| name | debug-mantra |
| description | Four-mantra debugging discipline — reproduce, trace the fail path, falsify the hypothesis, cross-reference every breadcrumb. Recite the mantra block verbatim at the start of any debugging session, then apply the four steps in order before proposing any fix. Trigger on /debug-mantra and proactively whenever debugging starts — user reports a bug, says something is broken/throwing/failing, asks to debug/diagnose/investigate an issue, or pastes a stack trace or error log. |
Debug Mantra
Four-step discipline for any debug session. Recite verbatim, then apply in order.
Recite this — verbatim, as the first thing in your first response
Mantra:
- First is reproducibility. Can the issue be reproduced reliably?
- Know the fail path. Debugger first; then source trace + knob enumeration; then in-code instrumentation.
- Question your hypothesis. What would disprove it?
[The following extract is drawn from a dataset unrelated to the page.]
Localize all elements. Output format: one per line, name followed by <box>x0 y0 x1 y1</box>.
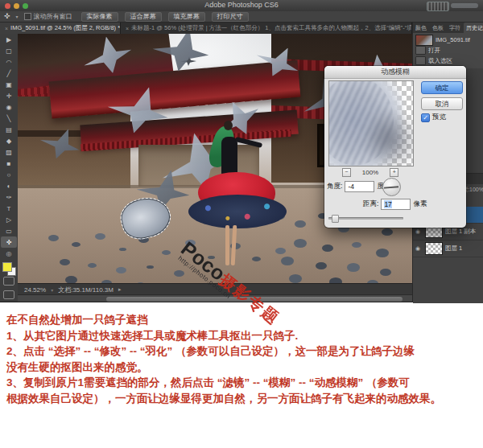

- Every run is a breadcrumb. Cross-reference all of them.
Then begin work.
1. Reproduce reliably
Build a runnable repro before anything else.
- Reliable repro → capture the exact steps, inputs, and environment as a runnable artifact: failing test, curl script, CLI invocation, replay harness.
- Flaky repro → the bug is not yet debuggable. Raise the rate first: loop the trigger, parallelise, add stress, narrow timing windows, inject sleeps. 50% flake is debuggable; 1% is not.
- No repro at all → stop. Say so explicitly. Ask the user for env access, captured artifacts (HAR, log dump, core), or permission to instrument. Do not proceed to hypothesise.
Target: a fast (1–5 s), deterministic pass/fail signal. Pin time, seed the RNG, freeze network, isolate filesystem.
2. Know the fail path
Once reproducible, find where the code breaks and what stops it from breaking. The differential narrows the search. Try in this order — escalate only when the prior tactic fails.
- Attach a debugger. If the env supports it, attach and step to the failure site. One breakpoint beats ten logs. Do this before turning any knobs.
- Source trace + knob enumeration. If no debugger (or it can't reach the bug), trace the code path end-to-end and list every knob that can influence the outcome:
- config flags, env vars, feature toggles
- branch conditions, input shape
- timing, concurrency, build options
Each knob is a candidate axis to flip in the differential. Flip one at a time.
- In-code instrumentation. If outside knobs can't move the failure, go inside:
printf / log statements at the suspected fail site, dump the relevant internal state. Tag every probe with a unique prefix (e.g. [DBG-a4f2]) so cleanup is a single grep. Let the trace show where reality diverges from your model.
3. Falsify the hypothesis
When a candidate root cause surfaces, scrutinise it before testing it.
- Does it actually explain the symptom end-to-end? Walk it through.
- What is the simplest proof? What is the cleanest disproof?
- Run the disproof first. If the hypothesis survives, it's real. If it dies, you saved yourself from chasing a phantom.
- Generate 3–5 ranked hypotheses, not one. Single-hypothesis thinking anchors on the first plausible idea.
4. Every run is a breadcrumb
Maintain a running ledger of every experiment in this session. Each entry: what changed, what happened, what it ruled in or out.
- When a new hypothesis surfaces, walk the ledger. Does it hold for every prior observation, not just the most recent?
- If any past run contradicts it, the hypothesis is wrong or incomplete — refine or discard.
- When in doubt, design the single experiment whose outcome makes it certain. Run that next, instead of churning on adjacent runs.
- Update the ledger after every run. It is your memory across the session.
Operating rules
- Recite the mantra block once per debug session, in your first response. Do not re-recite mid-session.
- Recite verbatim. Never paraphrase, shorten, or skip lines of the recital.
- If the user says "skip the mantra" → skip the recital but still apply the four steps silently.
- Apply the four steps in order:
- Do not propose a fix before #1 is satisfied (reliable repro exists).
- Do not start testing hypotheses before #2 has narrowed the fail path.
- Do not commit to a hypothesis before #3 has tried to disprove it.
- Do not declare a hypothesis correct until #4 confirms it against every prior breadcrumb.
- If you catch yourself proposing a fix without a reliable repro, stop and return to step 1.
- The mantra is a constraint you carry through the session — not advice to deliver back to the user.